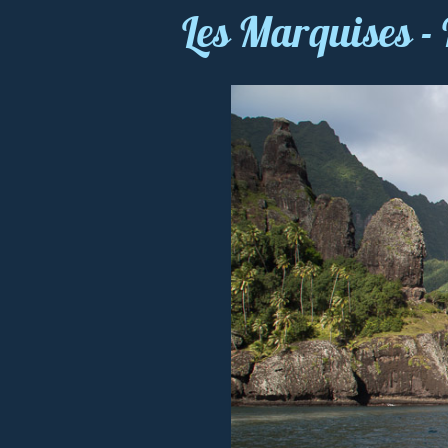
Les Marquises -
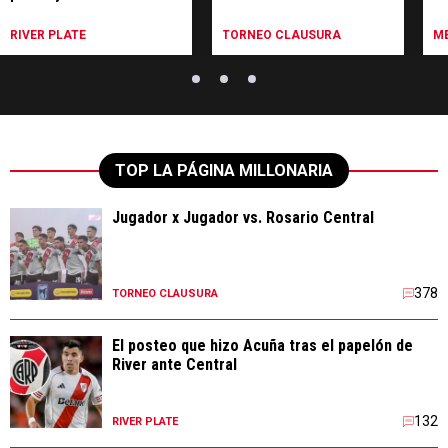
Central
RIVER PLATE
TORNEO CLAUSURA
ME
TOP LA PÁGINA MILLONARIA
Jugador x Jugador vs. Rosario Central
378
TORNEO CLAUSURA
El posteo que hizo Acuña tras el papelón de
River ante Central
132
RIVER PLATE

========================

**Try it:**
The answer should hold every entry exactly as given and no pictures at all.

**Written response:**
Les Marquises -
Central
RIVER PLATE
TORNEO CLAUSURA
ME
TOP LA PÁGINA MILLONARIA
Jugador x Jugador vs. Rosario Central
378
TORNEO CLAUSURA
El posteo que hizo Acuña tras el papelón de
River ante Central
132
RIVER PLATE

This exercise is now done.